Really, though, this nausea is obnoxious. Smells, thoughts, pictures, situations all make it worse..... I'm sure that I will be the envy of my weight watchers companions.. I'm down several pounds. Mom is being my guardian angel - nurturing me with whatever I might be able to keep down (Sprite, spaghetti, grapes!) Stephen had an accident on Tuesday and our car has to be replaced - all the talk about "what to do" and "what kind of car do we want?" also makes me nauseated...... bleah! bleah! bleah!

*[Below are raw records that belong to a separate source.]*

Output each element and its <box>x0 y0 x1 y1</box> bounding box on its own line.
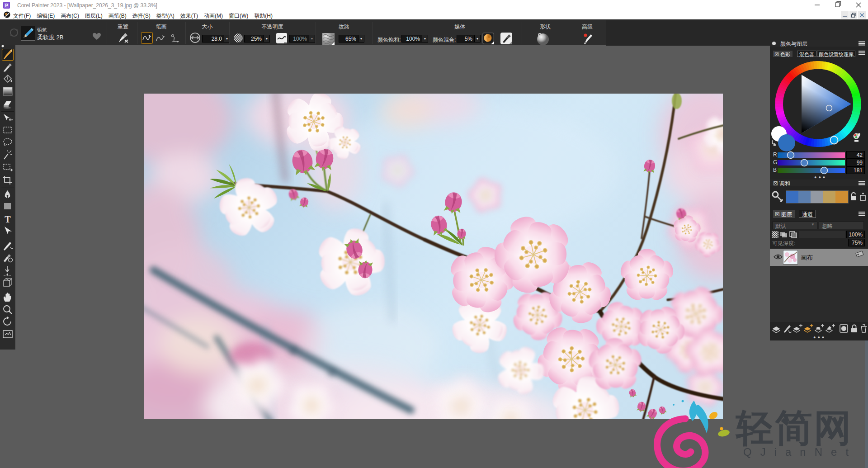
svg-text:T: T <box>5 214 11 224</box>
svg-text:P: P <box>5 3 8 8</box>
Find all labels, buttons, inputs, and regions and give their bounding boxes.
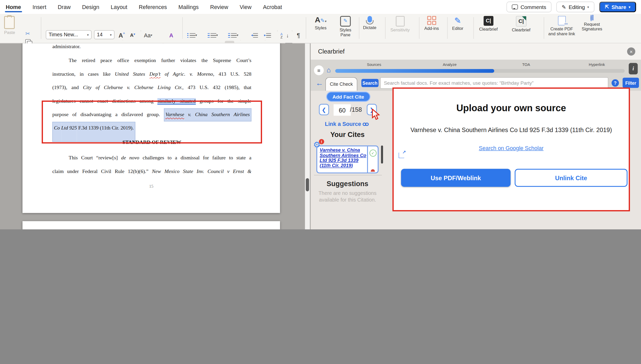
- cite-card-text[interactable]: Varnhese v. China Southern Airlines Co L…: [317, 146, 367, 173]
- menu-layout[interactable]: Layout: [110, 2, 128, 13]
- menu-mailings[interactable]: Mailings: [178, 2, 200, 13]
- link-a-source-label: Link a Source: [325, 121, 361, 127]
- cites-scrollbar-thumb[interactable]: [381, 145, 383, 163]
- decrease-indent-button[interactable]: ◂: [251, 30, 258, 40]
- sort-arrow: ↓: [286, 30, 289, 40]
- doc-line: The retired peace office exemption furth…: [52, 57, 251, 65]
- cite-total-label: /158: [350, 106, 362, 113]
- flag-icon: [371, 169, 375, 172]
- share-icon: ⇱: [605, 4, 609, 10]
- doc-line: instruction, in cases like United States…: [52, 71, 251, 79]
- cite-index-input[interactable]: [334, 104, 351, 116]
- progress-label-hyperlink[interactable]: Hyperlink: [589, 62, 605, 66]
- multilevel-list-button[interactable]: ▾: [228, 30, 238, 40]
- home-icon[interactable]: ⌂: [327, 66, 331, 74]
- editor-icon: ✎: [454, 16, 461, 25]
- progress-label-toa[interactable]: TOA: [522, 62, 530, 66]
- tab-cite-check[interactable]: Cite Check: [325, 77, 357, 91]
- menu-references[interactable]: References: [138, 2, 168, 13]
- link-a-source-link[interactable]: Link a Source: [311, 121, 384, 127]
- upload-citation: Varnhese v. China Southern Airlines Co L…: [394, 126, 629, 133]
- share-button[interactable]: ⇱ Share ▾: [599, 2, 636, 12]
- external-link-icon[interactable]: [399, 152, 404, 158]
- document-scrollbar[interactable]: [305, 43, 310, 229]
- font-size-select[interactable]: 14▾: [94, 30, 114, 39]
- prev-cite-button[interactable]: ❮: [319, 104, 329, 115]
- clearbrief-light-button[interactable]: C| Clearbrief: [512, 16, 530, 32]
- styles-button[interactable]: A✎▾ Styles: [315, 16, 327, 30]
- divider: [314, 175, 382, 176]
- doc-line: administrator.: [52, 43, 251, 51]
- suggestions-empty-text: There are no suggestions available for t…: [316, 190, 378, 203]
- font-name-select[interactable]: Times New...▾: [46, 30, 92, 39]
- google-scholar-link[interactable]: Search on Google Scholar: [394, 145, 629, 151]
- progress-label-analyze[interactable]: Analyze: [443, 62, 457, 66]
- cite-card-side: ✓: [367, 146, 378, 173]
- comment-icon: [512, 4, 518, 9]
- document-canvas[interactable]: administrator. The retired peace office …: [0, 43, 311, 229]
- progress-strip: ≡ ⌂ Sources Analyze TOA Hyperlink i ← Ci…: [311, 60, 641, 91]
- search-button[interactable]: Search: [361, 79, 379, 87]
- clear-formatting-button[interactable]: A: [169, 30, 173, 40]
- editing-mode-button[interactable]: ✎ Editing ▾: [556, 2, 594, 12]
- paste-button[interactable]: Paste: [4, 16, 15, 35]
- doc-line: This Court “review[s] de novo challenges…: [52, 154, 251, 162]
- increase-indent-button[interactable]: ▸: [264, 30, 271, 40]
- menu-draw[interactable]: Draw: [57, 2, 71, 13]
- styles-pane-button[interactable]: ✎ Styles Pane: [336, 16, 355, 37]
- menu-acrobat[interactable]: Acrobat: [262, 2, 283, 13]
- sort-button[interactable]: A Z: [280, 30, 282, 40]
- alert-badge: !: [319, 139, 324, 144]
- change-case-button[interactable]: Aa▾: [144, 30, 152, 40]
- ribbon: Paste ✂ ✎ Times New...▾ 14▾ A^ A▾ Aa▾ A …: [0, 14, 641, 43]
- request-signatures-button[interactable]: Request Signatures: [579, 16, 605, 31]
- back-arrow-icon[interactable]: ←: [316, 79, 323, 88]
- addins-button[interactable]: Add-ins: [424, 16, 439, 31]
- clearbrief-panel: Clearbrief × ≡ ⌂ Sources Analyze TOA Hyp…: [311, 43, 641, 229]
- word-window: Home Insert Draw Design Layout Reference…: [0, 0, 641, 229]
- bullets-button[interactable]: ▾: [187, 30, 197, 40]
- show-marks-button[interactable]: ¶: [297, 30, 300, 40]
- menu-insert[interactable]: Insert: [32, 2, 47, 13]
- editor-button[interactable]: ✎ Editor: [452, 16, 463, 31]
- menu-design[interactable]: Design: [81, 2, 100, 13]
- cut-button[interactable]: ✂: [25, 30, 30, 37]
- dictate-button[interactable]: Dictate: [363, 16, 376, 30]
- menu-review[interactable]: Review: [209, 2, 229, 13]
- scrollbar-thumb[interactable]: [306, 178, 309, 191]
- grow-font-button[interactable]: A^: [119, 30, 125, 40]
- upload-title: Upload your own source: [394, 103, 629, 114]
- clearbrief-dark-button[interactable]: C| Clearbrief: [479, 16, 498, 32]
- your-cites-heading: Your Cites: [311, 131, 384, 139]
- progress-label-sources[interactable]: Sources: [367, 62, 381, 66]
- use-pdf-weblink-button[interactable]: Use PDF/Weblink: [401, 169, 511, 187]
- sensitivity-icon: [396, 16, 405, 27]
- add-fact-cite-button[interactable]: Add Fact Cite: [326, 92, 370, 102]
- info-icon[interactable]: i: [629, 63, 638, 74]
- document-page-2[interactable]: Young LLP, 641 F.3d 1089, 1094 (9th Cir.…: [22, 221, 280, 229]
- document-page-1[interactable]: administrator. The retired peace office …: [22, 43, 280, 213]
- chevron-down-icon: ▾: [629, 5, 630, 9]
- filter-button[interactable]: Filter: [623, 78, 639, 88]
- menu-home[interactable]: Home: [5, 2, 22, 13]
- numbering-button[interactable]: ▾: [208, 30, 218, 40]
- styles-icon: A✎▾: [315, 16, 327, 24]
- cursor-pointer: [371, 109, 380, 120]
- shrink-font-button[interactable]: A▾: [130, 30, 135, 40]
- comments-button[interactable]: Comments: [507, 2, 551, 12]
- search-input[interactable]: [380, 77, 608, 89]
- font-name-value: Times New...: [49, 32, 78, 38]
- check-circle-icon[interactable]: ✓: [369, 150, 376, 157]
- cite-card[interactable]: Varnhese v. China Southern Airlines Co L…: [316, 145, 378, 173]
- pdf-link-icon: ⚯: [558, 16, 566, 25]
- paste-icon: [4, 16, 15, 29]
- menu-view[interactable]: View: [239, 2, 252, 13]
- clearbrief-icon: C|: [516, 16, 526, 27]
- close-icon[interactable]: ×: [627, 47, 635, 56]
- doc-line: (1973), and City of Cleburne v. Cleburne…: [52, 84, 251, 92]
- help-icon[interactable]: ?: [612, 79, 619, 87]
- hamburger-menu-icon[interactable]: ≡: [314, 65, 324, 75]
- unlink-cite-button[interactable]: Unlink Cite: [515, 169, 627, 187]
- create-pdf-button[interactable]: ⚯ Create PDF and share link: [548, 16, 576, 36]
- progress-track: [335, 69, 625, 73]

The CT scan results were revealed yesterday amongst all the waiting around. They state that my lungs are great! my bones are great! My liver and spleen are great! My stomach and abdomen are great! Apparently, there are just some lymph nodes in my left armpit where the other cancerous ones were that are showing abnormal. The chemo & radiation are supposed to take care of them..... I will get another CT scan when the chemo is done.
Meanwhile, back to my fog......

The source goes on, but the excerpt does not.